Deux mois après la promulgation de la loi de 2002, relative aux droits des malades et à la qualité du système de santé, une circulaire du 3 mai 2002 définissait l’organisation d’unités dédiées aux personnes en état végétatif et pauci-relationnel. Cette sollicitude sociétale envers ces personnes vulnérables se devait d’être garante de sa protection.

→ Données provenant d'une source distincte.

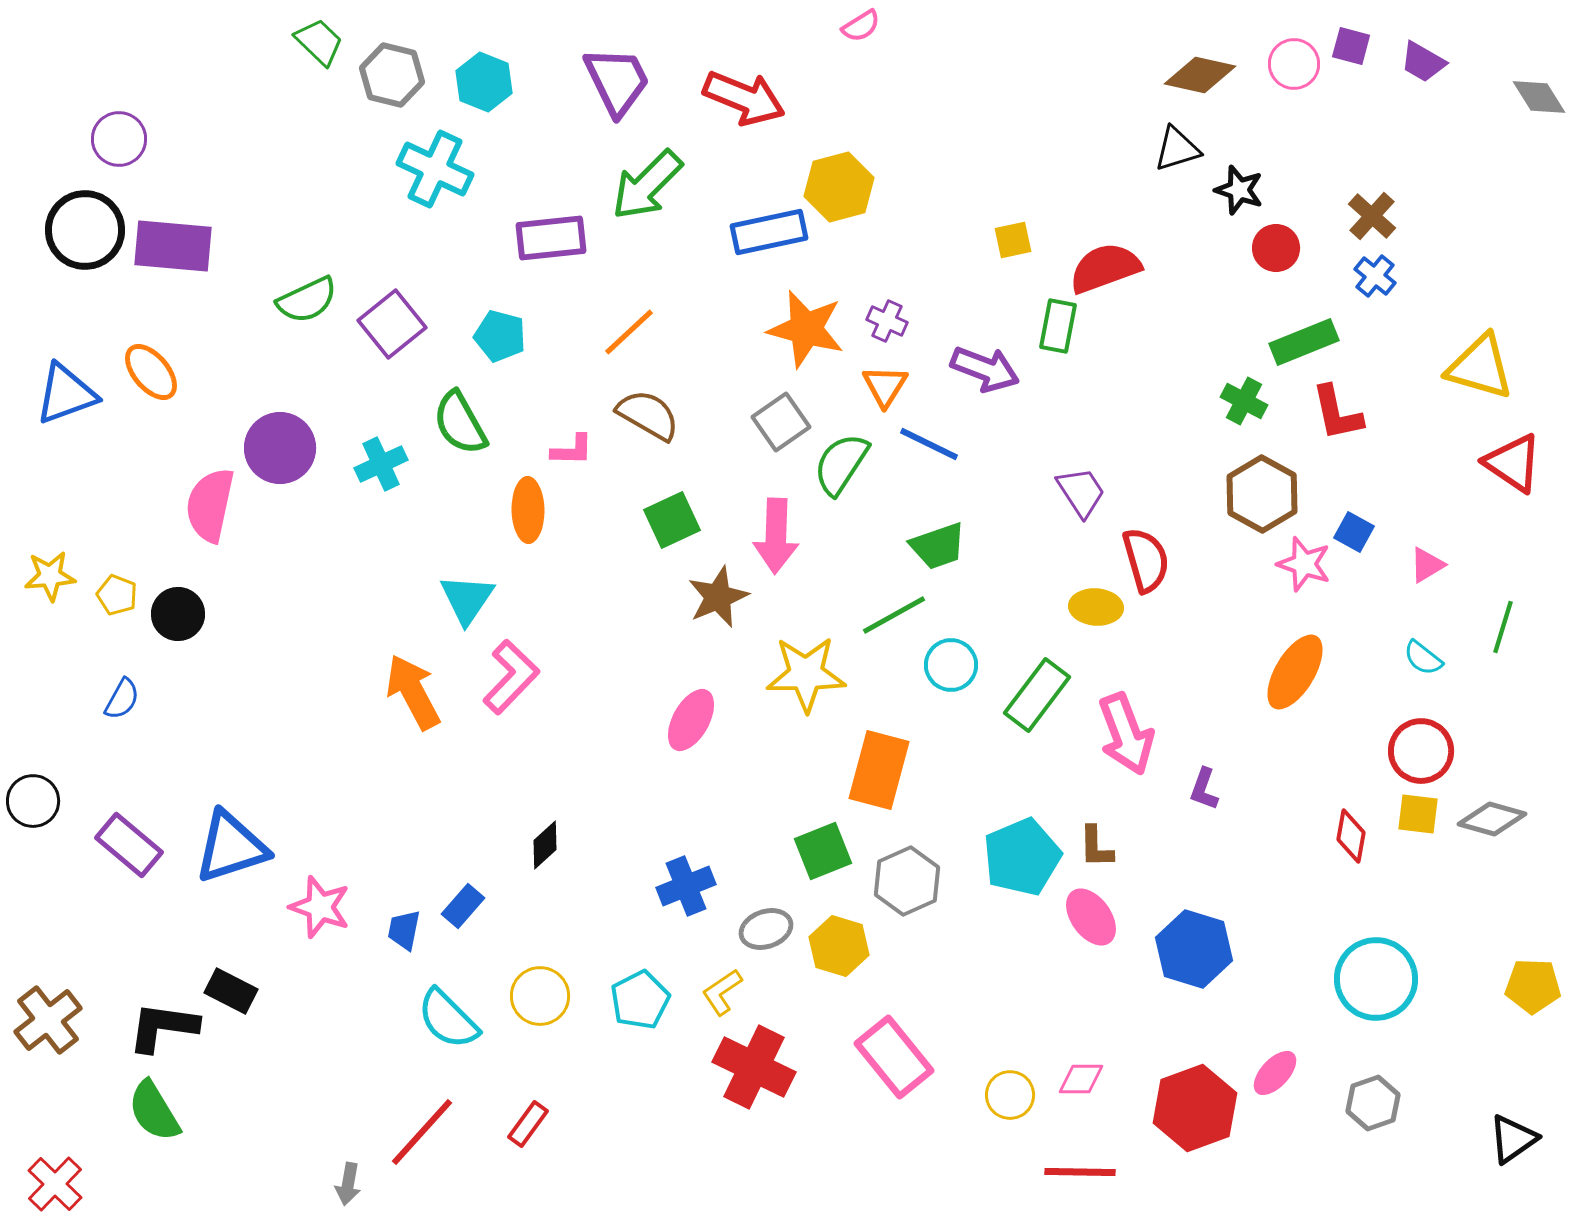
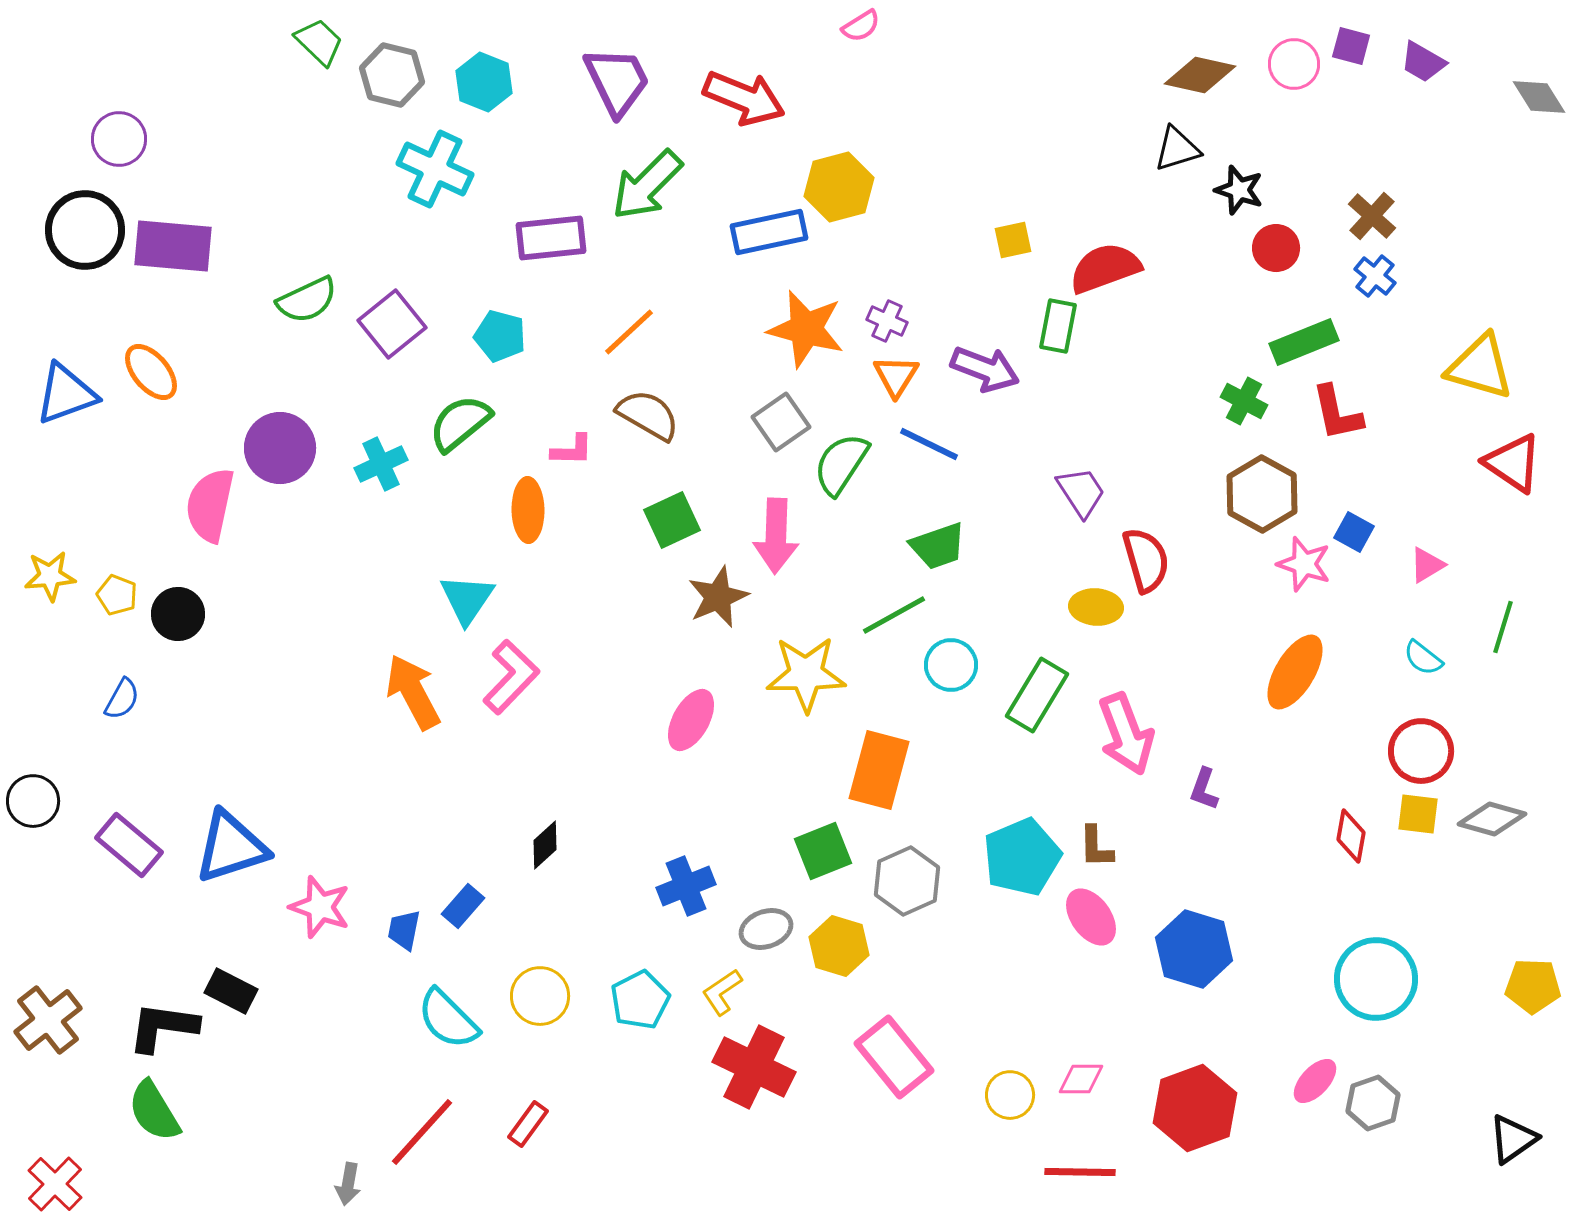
orange triangle at (885, 386): moved 11 px right, 10 px up
green semicircle at (460, 423): rotated 80 degrees clockwise
green rectangle at (1037, 695): rotated 6 degrees counterclockwise
pink ellipse at (1275, 1073): moved 40 px right, 8 px down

Une remise en question du statut et du devenir des personnes à conscience altérée se fait jour depuis l’arrêt du Conseil d’État du 24 juin 2014. En témoignent les glissements dans l’interprétation de la loi Leonetti de 2005, glissements qui ont contribué à cet arrêt. Le maintien d’une alimentation et d’une hydratation par voie entérale chez ces personnes constitue désormais en soi un acte déraisonnable. De soin primaire universel, l’alimentation et l’hydratation deviennent des traitements par décision du Conseil d’État du 14 février 2014 : […] « Le législateur a entendu inclure au nombre des traitements susceptibles d’être arrêtés l’alimentation et l’hydratation artificielle. » Le Comité consultatif national d’éthique (CCNE) qui prend acte de cette décision rappelle toutefois qu’il ne s’agit pas d’un traitement comme les autres. En quoi ce traitement constitue-t-il une obstination déraisonnable ? Les critères d’inutilité et de disproportion n’ont pas été retenus et ce, contre l’avis de Jean Leonetti : « On peut considérer que la nutrition et l’hydratation peuvent devenir disproportionnés dès l’instant où des lésions neurologiques majeures et irréversibles entraînent une perte de vie relationnelle et de conscience de soi (états végétatif et pauci-relationnel). »
 

Une décision empreinte de subjectivité

Le troisième critère retenu est celui du maintien artificiel de la vie. Rappelons-le, une personne en situation de handicap sévère par cérébrolésion n’est atteinte d’aucune maladie incurable et, de surcroît, est loin d’être en fin de vie. Le Conseil d’État considère que « l’absence de réactions émotionnelles et de lien relationnel caractérise le maintien de l’alimentation et de l’hydratation artificielle comme déraisonnable au regard de la loi » rejoignant l’avis de Jean Leonetti pour qui cette vie n’est pas réduite à sa seule réalité « biologique ». Le CCNE avait pourtant émis une recommandation appuyée par les spécialistes de l’évaluation de l’effectivité de la conscience : l’absence de signes objectifs de conscience ne signifie pas absence de conscience.
La décision d’arrêt de traitement impose de recueillir les souhaits éventuellement formulés lorsque le patient était conscient. Le Conseil d’État souligne qu’il peut être tenu compte des souhaits exprimés sous une autre forme que les directives anticipées. Le témoignage ainsi recueilli reflétera-t-il exactement les souhaits du patient ? Seul le médecin en son âme et conscience devra en avoir la certitude dans la prise de décision… Il y a toutefois matière à s’interroger face au constat du caractère éminemment subjectif de cette décision. Aussi bien dans l’appréciation du niveau de conscience et des réactions émotionnelles que dans l’interprétation de la valeur d’un souhait souvent d’une portée générale.
Alors que la loi Leonetti renforce l’autonomie du patient, les glissements et les interprétations qui en sont faites ne font que renforcer le pouvoir solitaire du médecin dans une option induisant le « faire mourir », bien différente du « laisser mourir » d’une personne hors d’état d’exprimer sa volonté.